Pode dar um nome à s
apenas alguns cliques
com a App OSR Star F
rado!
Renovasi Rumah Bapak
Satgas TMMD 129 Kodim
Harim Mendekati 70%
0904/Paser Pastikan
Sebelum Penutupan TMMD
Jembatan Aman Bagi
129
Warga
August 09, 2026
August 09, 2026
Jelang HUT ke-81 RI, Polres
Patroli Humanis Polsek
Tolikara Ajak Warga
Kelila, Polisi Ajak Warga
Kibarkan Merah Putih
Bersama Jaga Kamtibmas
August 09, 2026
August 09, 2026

* * *

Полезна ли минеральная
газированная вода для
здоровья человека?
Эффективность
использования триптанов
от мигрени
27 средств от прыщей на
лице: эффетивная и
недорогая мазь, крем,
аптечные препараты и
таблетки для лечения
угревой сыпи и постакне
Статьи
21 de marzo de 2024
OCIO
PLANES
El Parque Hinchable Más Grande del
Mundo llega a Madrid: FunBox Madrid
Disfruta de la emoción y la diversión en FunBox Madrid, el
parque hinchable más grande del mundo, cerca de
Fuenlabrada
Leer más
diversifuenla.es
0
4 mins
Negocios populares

Exercise:
Lines that contain "Madrid" are the result; find them in the entries above and copy each one.

Written response:
Mundo llega a Madrid: FunBox Madrid
Disfruta de la emoción y la diversión en FunBox Madrid, el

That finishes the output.